Райнтхаллер беззвучно засмеялся.
— Я переменил о вас мнение. Пожалуй, Вы не только спекулянт, вы — спекулянт с отвратительным характером.
— Кто ж спорит!
Карл снова показал зубы. Он делал это всякий раз, когда пытался улыбнутся, и тогда его лицо с бесцветными глазами приобретало особенно жуткие черты. Вернулись женщины, рука об руку; от них пахло вином и вишневыми сигаретами.
— Мне дурно от ваших серьезных рож, — заявила Керстин со всей ответственностью.
— Вечно вам нужна какая-нибудь глупость!
Элизабет была ласковая, как кошка, то и дело норовила обвить руками Георга и посматривала на Карла, желая уловить признаки ревности. Георг лениво отстранялся и ждал вмешательства жены. Керстин упрекнула, что он редко с ней танцует, как-то неуместно громко, и расхохоталась. Все, впрочем, давно сделали вид, что сменили расположение духа на веселое и не замечают друг за другом таких мелочей.
— Расскажите ту историю, как вы повздорили с бароном, — заговорщически пролепетала Элизабет.
— Я рассказывал ее уже несколько раз, — Георг протестовал, но без особого энтузиазма.
— А я считаю, что она весьма занятная!
— Ладно, раз уж вы так считаете. Это было в гостях у фрау Винклер, он выглядел скверно. Кажется, все началось в тот момент, когда мы стали спорить про креветочный суп…

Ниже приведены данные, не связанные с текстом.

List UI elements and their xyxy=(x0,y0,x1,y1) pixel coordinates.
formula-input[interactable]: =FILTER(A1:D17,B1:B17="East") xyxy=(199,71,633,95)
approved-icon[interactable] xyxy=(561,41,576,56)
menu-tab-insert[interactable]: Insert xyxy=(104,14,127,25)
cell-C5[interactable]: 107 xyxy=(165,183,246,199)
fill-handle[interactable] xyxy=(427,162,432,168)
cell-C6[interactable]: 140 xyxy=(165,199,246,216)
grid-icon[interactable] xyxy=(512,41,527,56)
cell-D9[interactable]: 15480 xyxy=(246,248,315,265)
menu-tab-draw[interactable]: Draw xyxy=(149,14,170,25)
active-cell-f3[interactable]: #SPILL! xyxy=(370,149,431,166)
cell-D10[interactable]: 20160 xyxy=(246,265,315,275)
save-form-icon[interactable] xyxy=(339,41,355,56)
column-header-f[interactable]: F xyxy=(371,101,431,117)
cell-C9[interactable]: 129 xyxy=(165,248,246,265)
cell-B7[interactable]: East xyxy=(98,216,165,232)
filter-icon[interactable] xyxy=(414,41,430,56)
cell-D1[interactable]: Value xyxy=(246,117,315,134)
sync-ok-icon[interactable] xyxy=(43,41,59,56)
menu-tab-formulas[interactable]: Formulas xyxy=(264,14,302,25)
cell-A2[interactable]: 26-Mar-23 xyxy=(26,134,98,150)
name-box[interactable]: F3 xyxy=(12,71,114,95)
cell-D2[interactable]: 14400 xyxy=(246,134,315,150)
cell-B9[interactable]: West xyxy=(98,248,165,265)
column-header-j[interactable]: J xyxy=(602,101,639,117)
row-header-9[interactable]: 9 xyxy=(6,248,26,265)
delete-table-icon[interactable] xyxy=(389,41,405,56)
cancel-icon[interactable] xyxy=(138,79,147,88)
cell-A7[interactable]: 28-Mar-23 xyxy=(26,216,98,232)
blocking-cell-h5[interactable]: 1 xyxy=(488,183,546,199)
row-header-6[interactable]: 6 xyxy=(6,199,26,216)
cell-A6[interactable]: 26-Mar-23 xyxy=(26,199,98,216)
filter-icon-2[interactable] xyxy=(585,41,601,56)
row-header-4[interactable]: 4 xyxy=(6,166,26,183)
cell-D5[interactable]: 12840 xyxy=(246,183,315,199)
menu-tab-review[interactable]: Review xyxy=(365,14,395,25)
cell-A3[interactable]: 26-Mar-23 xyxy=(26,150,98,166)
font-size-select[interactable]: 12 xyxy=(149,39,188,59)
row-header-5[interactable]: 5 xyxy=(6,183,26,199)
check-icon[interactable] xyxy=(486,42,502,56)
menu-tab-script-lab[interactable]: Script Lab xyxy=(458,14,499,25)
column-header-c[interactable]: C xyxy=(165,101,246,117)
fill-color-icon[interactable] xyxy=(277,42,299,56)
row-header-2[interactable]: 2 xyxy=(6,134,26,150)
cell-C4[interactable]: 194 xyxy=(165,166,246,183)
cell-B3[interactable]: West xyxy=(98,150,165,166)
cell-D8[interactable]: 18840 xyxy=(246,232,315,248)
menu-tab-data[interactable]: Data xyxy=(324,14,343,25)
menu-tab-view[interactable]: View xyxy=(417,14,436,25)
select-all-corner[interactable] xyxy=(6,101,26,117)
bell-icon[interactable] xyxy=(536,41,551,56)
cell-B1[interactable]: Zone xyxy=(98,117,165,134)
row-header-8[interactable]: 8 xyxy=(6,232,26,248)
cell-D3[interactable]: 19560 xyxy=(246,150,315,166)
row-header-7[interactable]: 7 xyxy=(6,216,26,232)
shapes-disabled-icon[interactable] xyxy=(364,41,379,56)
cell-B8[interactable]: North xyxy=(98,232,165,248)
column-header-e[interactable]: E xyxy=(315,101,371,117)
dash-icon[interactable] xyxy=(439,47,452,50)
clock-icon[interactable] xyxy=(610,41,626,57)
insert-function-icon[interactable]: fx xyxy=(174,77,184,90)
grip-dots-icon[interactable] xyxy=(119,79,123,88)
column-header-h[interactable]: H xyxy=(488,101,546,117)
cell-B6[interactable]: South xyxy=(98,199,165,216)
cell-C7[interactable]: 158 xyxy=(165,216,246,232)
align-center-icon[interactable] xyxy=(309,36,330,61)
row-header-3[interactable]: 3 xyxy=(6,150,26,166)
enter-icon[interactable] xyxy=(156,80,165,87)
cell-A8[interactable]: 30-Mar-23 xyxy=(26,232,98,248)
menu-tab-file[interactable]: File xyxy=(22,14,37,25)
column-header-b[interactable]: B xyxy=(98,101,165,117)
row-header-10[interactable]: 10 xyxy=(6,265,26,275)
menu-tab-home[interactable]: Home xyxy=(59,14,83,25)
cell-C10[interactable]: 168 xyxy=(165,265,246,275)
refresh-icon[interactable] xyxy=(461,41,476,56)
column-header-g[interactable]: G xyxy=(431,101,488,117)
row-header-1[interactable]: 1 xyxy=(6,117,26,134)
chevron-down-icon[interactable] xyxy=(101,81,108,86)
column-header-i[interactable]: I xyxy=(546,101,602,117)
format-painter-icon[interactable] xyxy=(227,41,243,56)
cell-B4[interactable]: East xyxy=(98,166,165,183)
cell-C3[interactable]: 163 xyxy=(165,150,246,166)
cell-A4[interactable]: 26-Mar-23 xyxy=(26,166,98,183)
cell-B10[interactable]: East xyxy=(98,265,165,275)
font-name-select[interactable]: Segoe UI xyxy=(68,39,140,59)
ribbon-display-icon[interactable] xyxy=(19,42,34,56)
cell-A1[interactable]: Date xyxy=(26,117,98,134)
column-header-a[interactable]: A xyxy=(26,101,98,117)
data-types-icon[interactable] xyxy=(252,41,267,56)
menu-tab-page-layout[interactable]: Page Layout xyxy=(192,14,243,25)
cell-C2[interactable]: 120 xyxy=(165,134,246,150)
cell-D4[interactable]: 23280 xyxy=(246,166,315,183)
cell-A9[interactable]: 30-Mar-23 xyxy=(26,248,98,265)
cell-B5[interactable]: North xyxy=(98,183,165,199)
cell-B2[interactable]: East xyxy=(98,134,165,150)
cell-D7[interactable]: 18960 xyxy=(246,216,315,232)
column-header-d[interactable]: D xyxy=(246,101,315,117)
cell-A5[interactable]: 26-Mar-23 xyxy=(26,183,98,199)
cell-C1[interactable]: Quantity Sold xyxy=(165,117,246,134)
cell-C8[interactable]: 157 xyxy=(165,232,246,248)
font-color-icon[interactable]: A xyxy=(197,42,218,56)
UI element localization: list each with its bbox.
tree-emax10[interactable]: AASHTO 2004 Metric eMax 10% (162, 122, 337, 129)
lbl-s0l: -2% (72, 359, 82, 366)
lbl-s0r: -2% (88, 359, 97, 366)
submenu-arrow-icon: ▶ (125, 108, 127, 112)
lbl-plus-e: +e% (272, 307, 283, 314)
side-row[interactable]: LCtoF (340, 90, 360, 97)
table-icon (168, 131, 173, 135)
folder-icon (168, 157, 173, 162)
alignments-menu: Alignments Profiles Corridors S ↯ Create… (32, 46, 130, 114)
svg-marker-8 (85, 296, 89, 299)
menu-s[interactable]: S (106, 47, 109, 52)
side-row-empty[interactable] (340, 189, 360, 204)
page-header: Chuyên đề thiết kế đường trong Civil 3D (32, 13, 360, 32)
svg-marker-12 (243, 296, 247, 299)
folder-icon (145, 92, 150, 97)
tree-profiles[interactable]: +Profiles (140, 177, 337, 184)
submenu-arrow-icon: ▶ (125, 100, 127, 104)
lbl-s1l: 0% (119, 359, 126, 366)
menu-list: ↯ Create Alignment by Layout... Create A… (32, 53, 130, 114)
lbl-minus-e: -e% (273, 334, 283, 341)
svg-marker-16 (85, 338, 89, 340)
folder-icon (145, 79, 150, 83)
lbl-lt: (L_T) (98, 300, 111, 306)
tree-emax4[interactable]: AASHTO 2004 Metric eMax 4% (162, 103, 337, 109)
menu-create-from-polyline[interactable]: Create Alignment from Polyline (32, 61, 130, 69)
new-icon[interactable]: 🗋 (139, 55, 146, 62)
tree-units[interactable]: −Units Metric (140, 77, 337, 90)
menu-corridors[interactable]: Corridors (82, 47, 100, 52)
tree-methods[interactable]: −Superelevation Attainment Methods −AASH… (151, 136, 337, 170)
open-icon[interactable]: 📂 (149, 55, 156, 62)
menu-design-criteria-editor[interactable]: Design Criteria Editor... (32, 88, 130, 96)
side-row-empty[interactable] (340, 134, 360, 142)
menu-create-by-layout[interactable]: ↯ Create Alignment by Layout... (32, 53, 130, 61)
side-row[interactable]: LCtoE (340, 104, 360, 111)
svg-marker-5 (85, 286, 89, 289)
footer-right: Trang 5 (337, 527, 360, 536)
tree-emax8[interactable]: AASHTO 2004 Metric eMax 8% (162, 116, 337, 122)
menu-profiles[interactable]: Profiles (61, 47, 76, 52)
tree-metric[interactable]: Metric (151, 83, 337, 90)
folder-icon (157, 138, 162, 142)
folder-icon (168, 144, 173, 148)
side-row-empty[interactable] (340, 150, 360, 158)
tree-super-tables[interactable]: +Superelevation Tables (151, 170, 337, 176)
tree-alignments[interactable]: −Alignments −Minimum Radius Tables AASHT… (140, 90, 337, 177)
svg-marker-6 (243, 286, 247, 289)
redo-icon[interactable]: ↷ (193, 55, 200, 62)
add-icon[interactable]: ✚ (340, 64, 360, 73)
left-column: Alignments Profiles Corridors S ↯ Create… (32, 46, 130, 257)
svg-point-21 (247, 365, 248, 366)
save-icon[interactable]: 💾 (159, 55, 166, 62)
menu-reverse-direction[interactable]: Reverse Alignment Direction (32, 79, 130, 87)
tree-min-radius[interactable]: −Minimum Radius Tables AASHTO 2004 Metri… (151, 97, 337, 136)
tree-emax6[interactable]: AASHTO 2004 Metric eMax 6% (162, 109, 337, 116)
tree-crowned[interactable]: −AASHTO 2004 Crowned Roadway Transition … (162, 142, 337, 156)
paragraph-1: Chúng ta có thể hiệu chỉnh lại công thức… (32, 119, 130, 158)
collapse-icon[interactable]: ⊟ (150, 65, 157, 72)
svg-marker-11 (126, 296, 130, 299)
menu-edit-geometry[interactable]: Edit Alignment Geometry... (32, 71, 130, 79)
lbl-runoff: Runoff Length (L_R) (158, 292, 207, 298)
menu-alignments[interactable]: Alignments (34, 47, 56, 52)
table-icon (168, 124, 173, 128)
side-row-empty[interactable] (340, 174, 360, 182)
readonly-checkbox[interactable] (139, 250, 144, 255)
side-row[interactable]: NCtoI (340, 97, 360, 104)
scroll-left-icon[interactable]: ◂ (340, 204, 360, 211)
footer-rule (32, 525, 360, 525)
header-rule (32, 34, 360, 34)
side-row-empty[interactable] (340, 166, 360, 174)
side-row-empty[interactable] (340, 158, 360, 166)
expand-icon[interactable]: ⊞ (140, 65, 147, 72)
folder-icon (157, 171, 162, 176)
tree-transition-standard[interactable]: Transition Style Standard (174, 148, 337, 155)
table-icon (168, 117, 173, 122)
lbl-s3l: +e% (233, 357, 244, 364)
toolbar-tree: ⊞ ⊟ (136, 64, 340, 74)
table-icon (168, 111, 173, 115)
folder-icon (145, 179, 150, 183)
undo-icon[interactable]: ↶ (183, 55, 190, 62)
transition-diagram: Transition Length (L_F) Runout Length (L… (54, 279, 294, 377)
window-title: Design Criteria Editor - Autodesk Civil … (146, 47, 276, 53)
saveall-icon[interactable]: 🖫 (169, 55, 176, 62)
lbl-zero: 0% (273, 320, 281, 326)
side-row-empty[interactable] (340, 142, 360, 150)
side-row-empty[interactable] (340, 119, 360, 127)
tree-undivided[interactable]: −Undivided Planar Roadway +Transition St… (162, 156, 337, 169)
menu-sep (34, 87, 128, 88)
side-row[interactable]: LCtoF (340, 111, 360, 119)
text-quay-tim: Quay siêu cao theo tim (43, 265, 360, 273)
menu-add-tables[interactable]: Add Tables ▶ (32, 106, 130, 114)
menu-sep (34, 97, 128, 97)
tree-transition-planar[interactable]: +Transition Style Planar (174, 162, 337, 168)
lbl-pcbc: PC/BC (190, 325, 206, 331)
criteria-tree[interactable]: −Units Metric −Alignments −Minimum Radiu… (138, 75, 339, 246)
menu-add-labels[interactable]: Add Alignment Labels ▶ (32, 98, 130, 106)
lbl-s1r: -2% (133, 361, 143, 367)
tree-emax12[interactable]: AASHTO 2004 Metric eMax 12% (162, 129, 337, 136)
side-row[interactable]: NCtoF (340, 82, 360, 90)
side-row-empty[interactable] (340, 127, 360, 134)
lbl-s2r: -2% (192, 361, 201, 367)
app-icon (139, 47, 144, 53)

— В креветочный суп нельзя класть сельдерей! Что угодно, только не сельдерей! — Керстин спародировала гнусавый говор барона, очень метко, и это вызвало бурный смех.
— Вот ведь кретин! Сельдерей добавляет особый привкус креветкам, — Карла, кажется, возмущало отсутствие у людей вкуса.
— Я ответил что-то наподобие. А он и начал, вроде того, что сегодня вы суете везде свой сельдерей, кормите детей всякой дрянью, государственные производства закрываются, а вам все равно…
— Французы, евреи и коммунисты продали страну, пропили! Разворовали! — голосом барона продолжила Керстин.
Она хотела добавить что-то еще, но не смогла сдержать смех.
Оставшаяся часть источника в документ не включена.